(Saved entries)
----------

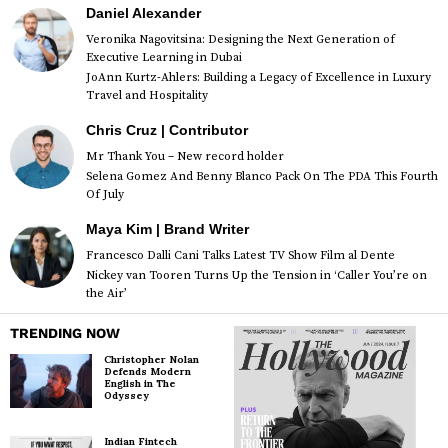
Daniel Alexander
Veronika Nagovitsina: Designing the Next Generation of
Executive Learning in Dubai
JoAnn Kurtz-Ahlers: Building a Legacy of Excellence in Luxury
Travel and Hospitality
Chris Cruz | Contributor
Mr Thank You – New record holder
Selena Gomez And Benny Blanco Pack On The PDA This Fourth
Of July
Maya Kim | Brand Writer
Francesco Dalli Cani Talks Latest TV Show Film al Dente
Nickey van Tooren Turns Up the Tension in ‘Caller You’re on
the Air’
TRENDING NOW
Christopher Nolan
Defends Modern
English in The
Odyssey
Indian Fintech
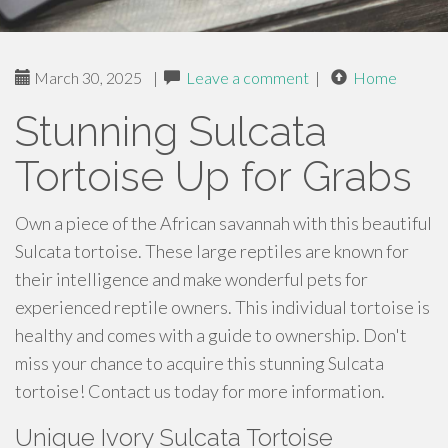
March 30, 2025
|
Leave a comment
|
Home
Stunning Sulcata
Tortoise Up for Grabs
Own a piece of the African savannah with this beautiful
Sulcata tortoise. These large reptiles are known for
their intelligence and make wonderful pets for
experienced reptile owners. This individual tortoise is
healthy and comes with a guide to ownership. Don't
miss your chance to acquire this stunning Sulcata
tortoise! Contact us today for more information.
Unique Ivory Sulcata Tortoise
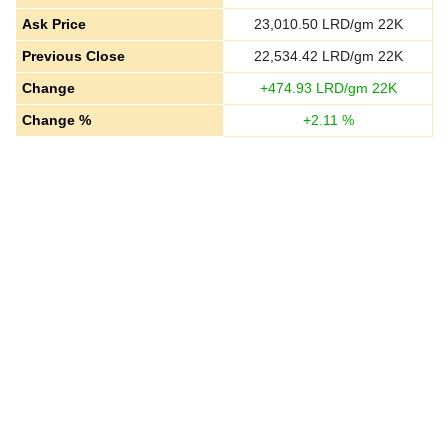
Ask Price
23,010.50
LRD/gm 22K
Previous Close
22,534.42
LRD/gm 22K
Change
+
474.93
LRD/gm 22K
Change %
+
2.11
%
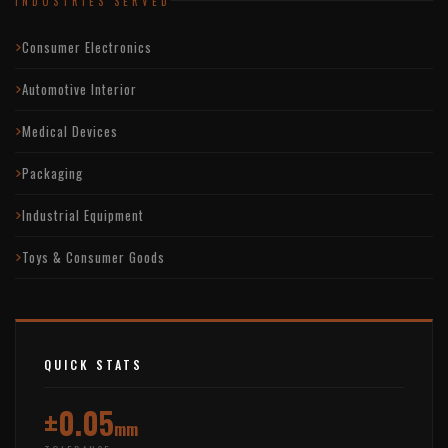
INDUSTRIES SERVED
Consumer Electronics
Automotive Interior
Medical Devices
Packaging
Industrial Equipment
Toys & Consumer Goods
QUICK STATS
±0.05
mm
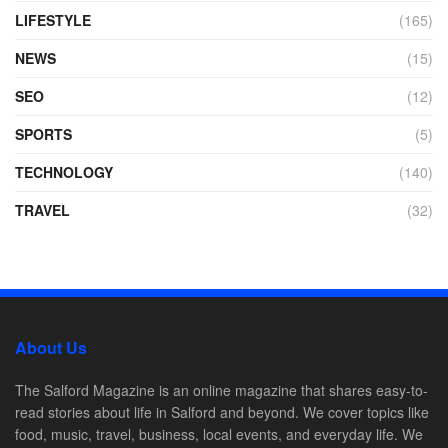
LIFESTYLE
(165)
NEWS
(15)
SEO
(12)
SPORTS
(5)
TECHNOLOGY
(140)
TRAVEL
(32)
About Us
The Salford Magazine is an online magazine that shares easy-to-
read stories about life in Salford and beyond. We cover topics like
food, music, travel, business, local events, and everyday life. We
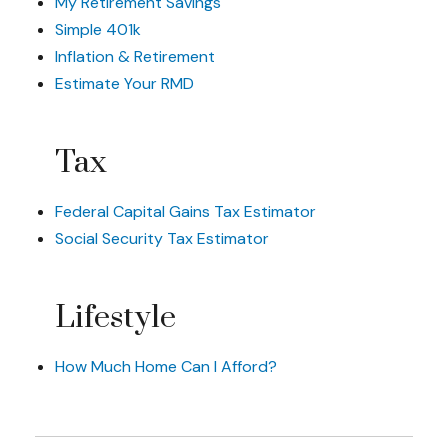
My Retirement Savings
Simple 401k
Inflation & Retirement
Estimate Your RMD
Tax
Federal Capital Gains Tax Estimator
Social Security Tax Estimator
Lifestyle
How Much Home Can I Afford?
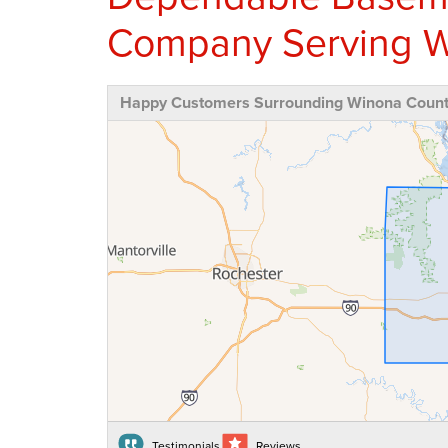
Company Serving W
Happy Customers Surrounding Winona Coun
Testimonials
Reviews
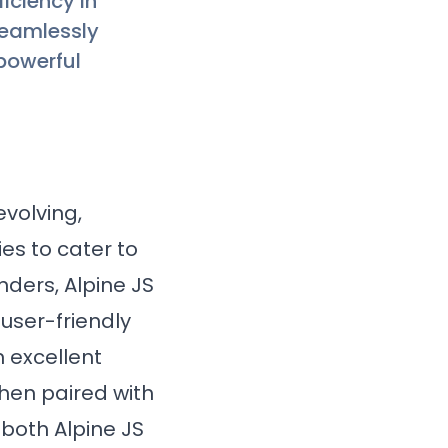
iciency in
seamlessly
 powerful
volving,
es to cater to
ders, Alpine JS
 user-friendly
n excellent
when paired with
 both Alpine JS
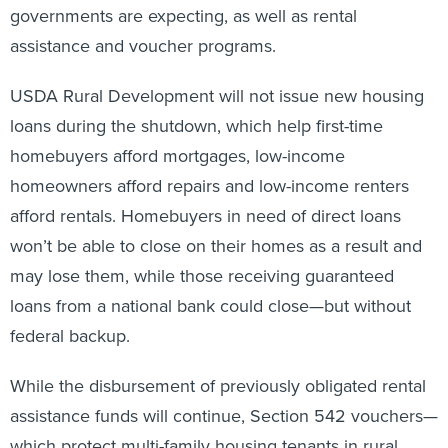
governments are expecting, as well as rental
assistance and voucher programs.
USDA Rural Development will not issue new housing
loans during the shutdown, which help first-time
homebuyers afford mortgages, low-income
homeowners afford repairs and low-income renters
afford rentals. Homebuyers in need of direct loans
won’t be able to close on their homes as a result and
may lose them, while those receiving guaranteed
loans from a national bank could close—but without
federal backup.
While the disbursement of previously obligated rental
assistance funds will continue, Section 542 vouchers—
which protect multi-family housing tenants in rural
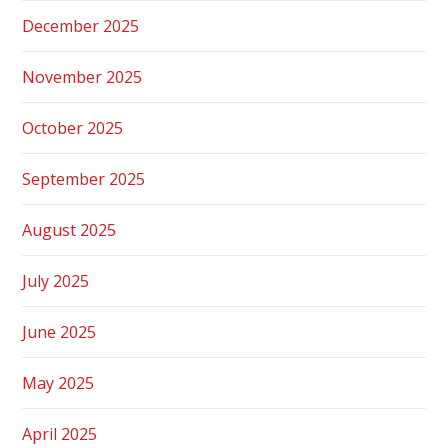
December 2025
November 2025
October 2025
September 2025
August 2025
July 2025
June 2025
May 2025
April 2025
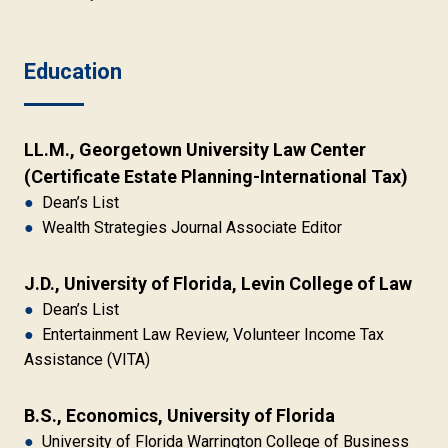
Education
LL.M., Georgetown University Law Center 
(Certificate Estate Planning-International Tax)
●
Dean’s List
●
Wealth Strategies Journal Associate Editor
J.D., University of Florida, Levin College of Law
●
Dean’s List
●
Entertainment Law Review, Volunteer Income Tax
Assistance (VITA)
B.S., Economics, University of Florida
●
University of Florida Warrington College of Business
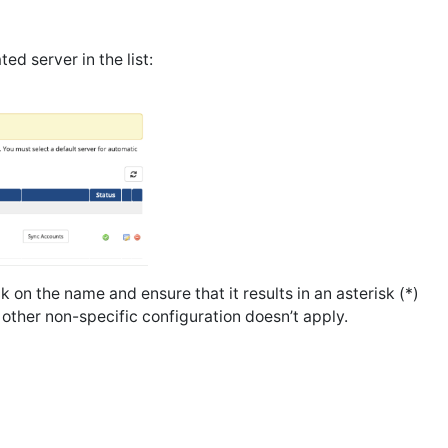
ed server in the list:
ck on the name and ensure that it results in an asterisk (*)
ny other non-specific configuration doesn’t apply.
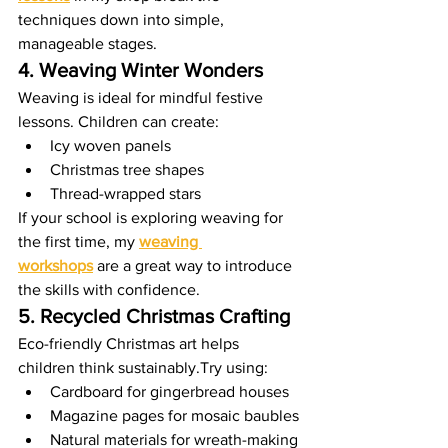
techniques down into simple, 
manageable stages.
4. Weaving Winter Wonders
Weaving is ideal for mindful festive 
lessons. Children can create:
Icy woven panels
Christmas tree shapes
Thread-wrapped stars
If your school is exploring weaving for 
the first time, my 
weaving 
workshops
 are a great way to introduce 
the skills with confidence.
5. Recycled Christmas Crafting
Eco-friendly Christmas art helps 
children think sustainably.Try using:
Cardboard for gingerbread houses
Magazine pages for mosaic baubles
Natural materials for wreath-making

----------

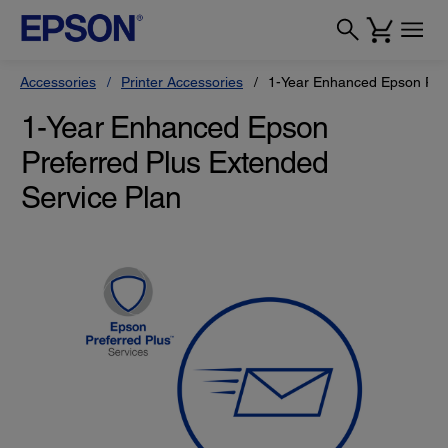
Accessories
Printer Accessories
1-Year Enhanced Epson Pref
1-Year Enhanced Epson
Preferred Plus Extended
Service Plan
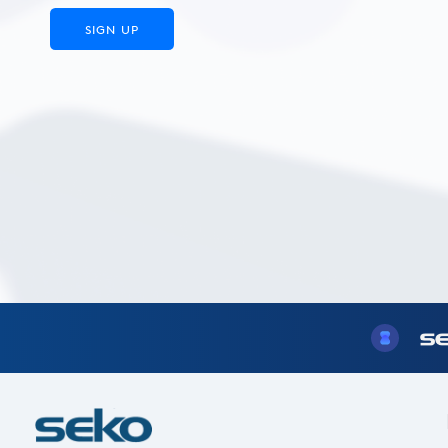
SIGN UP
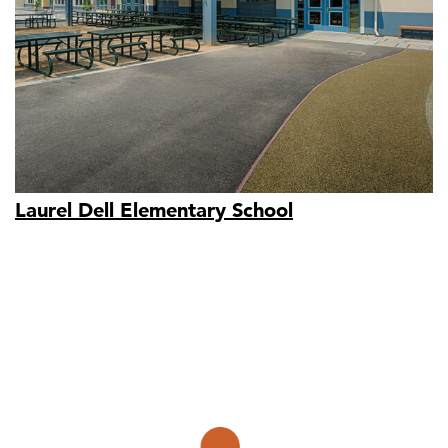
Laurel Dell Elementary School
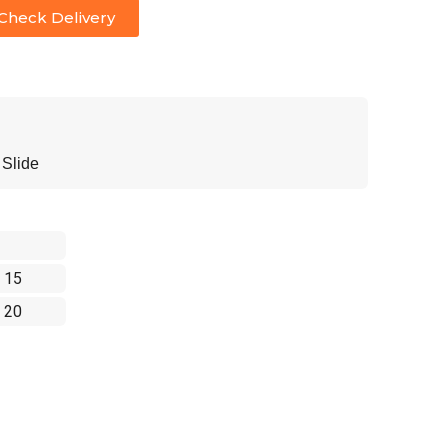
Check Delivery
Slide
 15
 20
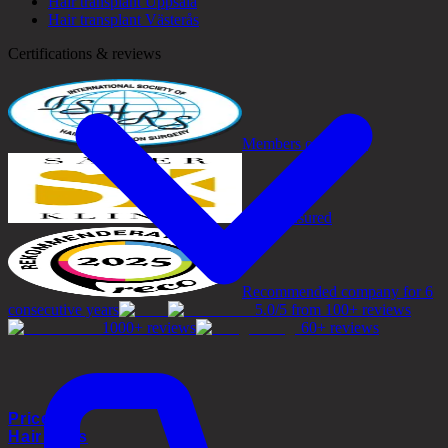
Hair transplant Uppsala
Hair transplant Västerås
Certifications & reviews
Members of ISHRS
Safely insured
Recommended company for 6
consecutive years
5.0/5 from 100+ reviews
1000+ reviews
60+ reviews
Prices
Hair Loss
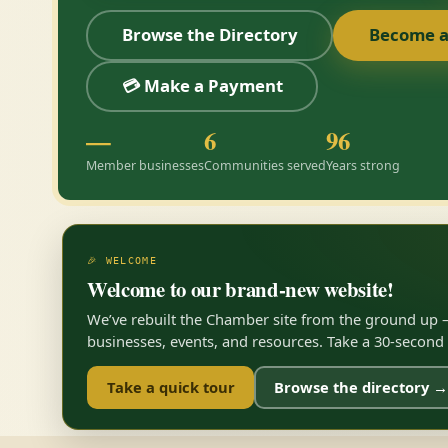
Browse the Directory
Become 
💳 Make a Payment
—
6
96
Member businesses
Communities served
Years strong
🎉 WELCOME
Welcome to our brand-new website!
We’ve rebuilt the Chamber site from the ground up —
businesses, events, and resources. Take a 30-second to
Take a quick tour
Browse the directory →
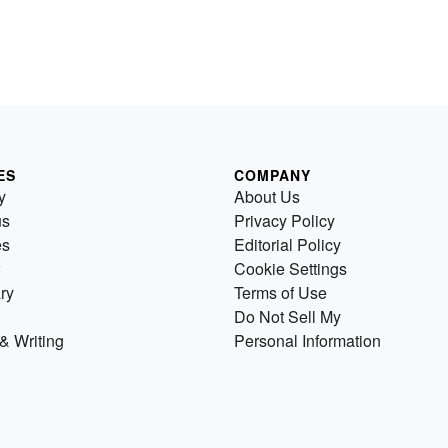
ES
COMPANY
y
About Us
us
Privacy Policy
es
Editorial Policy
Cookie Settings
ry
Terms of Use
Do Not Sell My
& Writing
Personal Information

----------

Reproduce the lines above beginning at the line that contains "QUICK STATS" and ending at the line that contains "homeowners afford repairs". No pictures.

QUICK STATS
±0.05
mm
LIFESTYLE
(165)
NEWS
(15)
SEO
(12)
SPORTS
(5)
TECHNOLOGY
(140)
TRAVEL
(32)
About Us
The Salford Magazine is an online magazine that shares easy-to-
read stories about life in Salford and beyond. We cover topics like
food, music, travel, business, local events, and everyday life. We
My Retirement Savings
Simple 401k
Inflation & Retirement
Estimate Your RMD
Tax
Federal Capital Gains Tax Estimator
Social Security Tax Estimator
Lifestyle
How Much Home Can I Afford?
Company Serving W
Happy Customers Surrounding Winona Coun
Testimonials
Reviews
iciency in
seamlessly
 powerful
volving,
es to cater to
ders, Alpine JS
 user-friendly
n excellent
when paired with
 both Alpine JS
governments are expecting, as well as rental
assistance and voucher programs.
USDA Rural Development will not issue new housing
loans during the shutdown, which help first-time
homebuyers afford mortgages, low-income
homeowners afford repairs and low-income renters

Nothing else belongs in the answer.